Saint Petersburg shoegaze five piece, Pinkshinyultrablast talk turning anxiety into art and their new album, Grandfeathered.
Remember the good old days when Crystal Castles were still Alice Glass and Ethan Kath? Her voice was a screeching cry set to the sound of machines in meltdown. Well, Pinkshinyultrablast sound nothing like that, but they the Russian five-piece shoegaze outfit have the same otherworldly, rebelliously unrefined quality. Lead singer Lyubov Soloveva has creepily angelic voice, rising high above the war drums thudding and white noise distortion guitars.
There’s something more pleasing about PSUB’s sound than your usual shoegaze though. Usually full throttle, wall-to-wall sound, they’ve twisted the genre into something their own, that glitters with indie guitar-plucked inflections in the quieter moments away from the distortion. Think you’ve heard these guys before? Someone might have approached you in the streets to ask your opinion on single “Kiddy Pool Dreams”, see if you can spot yourself below. We caught up with the five piece ahead of the release of their second album, Grandfeathered.
How did you guys get together?
I feel like most bands have some sort of a similar narrative — young, restless, idle, we were college friends, worried about the future, trying to navigate the world, recycling our anxieties into a creative force. All this stuff seems like a commonplace, kind of.
Who are your biggest musical influences?
There are too many of us in the band to make generalizations and try to combine all the influences throughout the years into just a few reference points. It’s helpful to think of it as a rolling Katamari ball though — you roll over all this stuff and ingest things that caught your attention, and then incorporate those synthesized constellations into your own creative process.

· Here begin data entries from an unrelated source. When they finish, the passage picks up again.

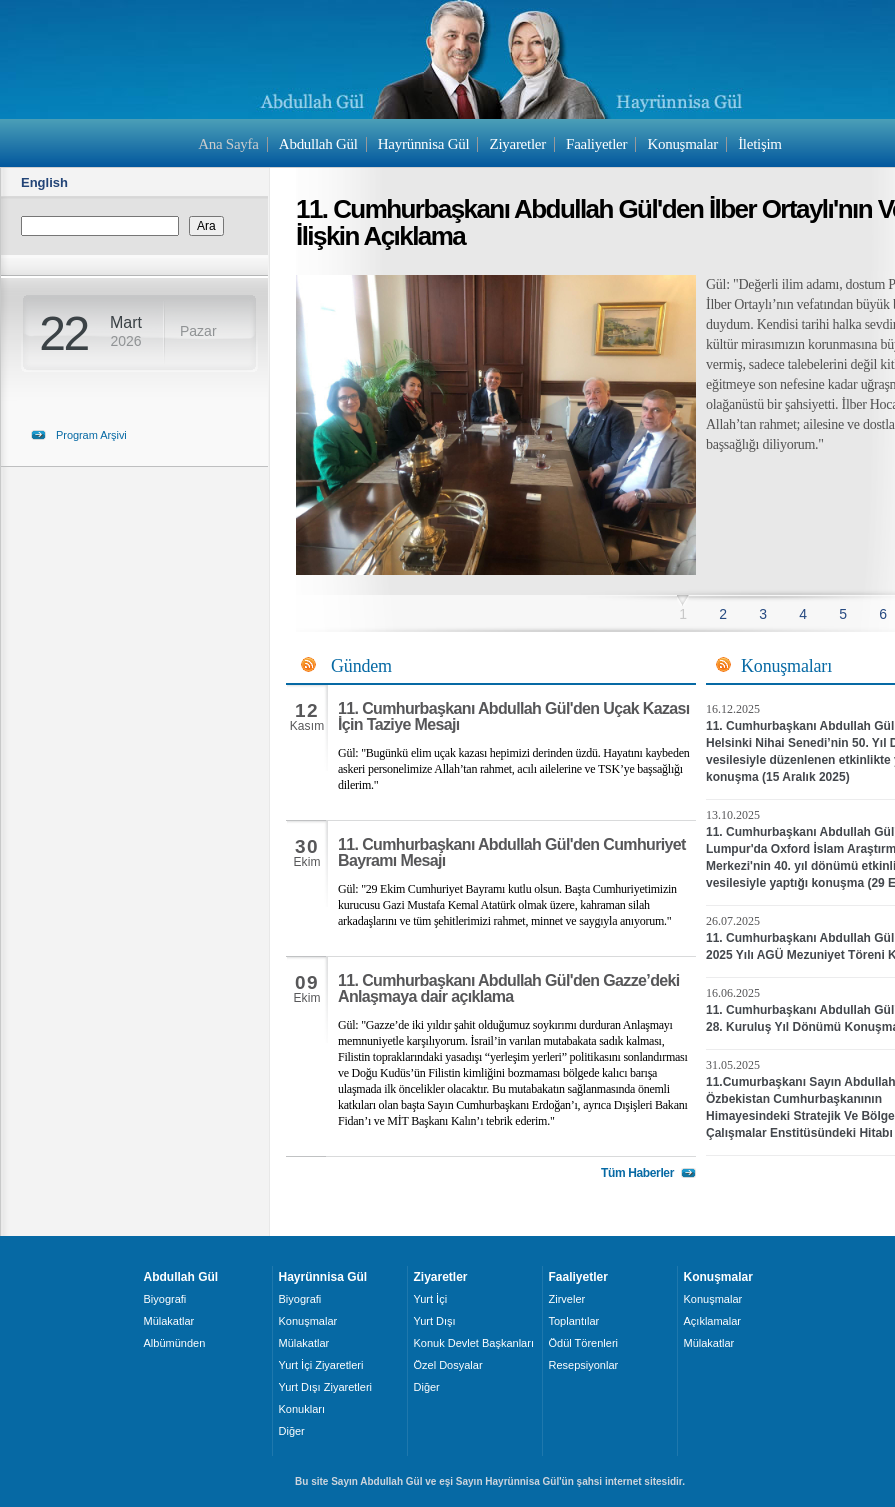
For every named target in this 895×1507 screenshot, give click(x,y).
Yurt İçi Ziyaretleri (321, 1365)
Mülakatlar (169, 1321)
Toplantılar (574, 1321)
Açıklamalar (712, 1321)
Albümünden (175, 1343)
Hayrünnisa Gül (423, 144)
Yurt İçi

Your live performances have been celebrated: what’s been your favourite thus far?
We’ve enjoyed many shows throughout touring, among the most memorable ones would be our last gig at Manchester’s Day and Night Cafe and the show at London’s XOYO.
How is your sound different from first wave shoegaze?
I don’t think we have that much in common at all at this point, maybe it would be easier to talk about the similarities? It’s just an altogether different feel and vibe I think.
Talk to us about the scene in St Petersburg: what did you findboring about it?
There’s not much to find either boring or fun about it really, there is simply a void, not much is going on. Things that would be worth mentioning, for the most part, happened in the 80s. People are moving around, there are few venues, there is maybe a lack of curiosity and inventiveness among musicians, also, a lack of interest from the industry and the press abroad (which is often what makes bands visible on the radar). It’s hard to know what exactly is contributing to the scarcity of the scene, but whatever it is, hopefully it will change in the future.
Grandfeatheredis more experimental than your previous record; what was the recording process like?
It was pretty standard. The recording itself took us about a week, post-production might have taken a bit longer, but about the same amount of time. It felt kind of intense though, during that time we would spend 10 hours a day at the studio, it was basically a full-time job. We had a deadline this time around, and clear plans for what will to happen to the album and how it’s going to be put out, so, in some way, putting it together felt more purposeful, than the one before.
Did you feel that second album pressure bands always talk about?
No, we didn’t really feel much of that, possibly for the reasons mentioned above.
After this album, what’s the next step for you guys?
We’ve started working on some new stuff recently. We’re still trying to figure out the direction in which we’ll be heading, but already accumulating some material we could work with in the future.
“Kiddy Pool Dreams” is a super weird song title… Where did it come from?
It came from a compromise, haha.
Where do you wanna be five years from now?
Playing live somewhere we’ve never played before would be cool. Keep making music would be great.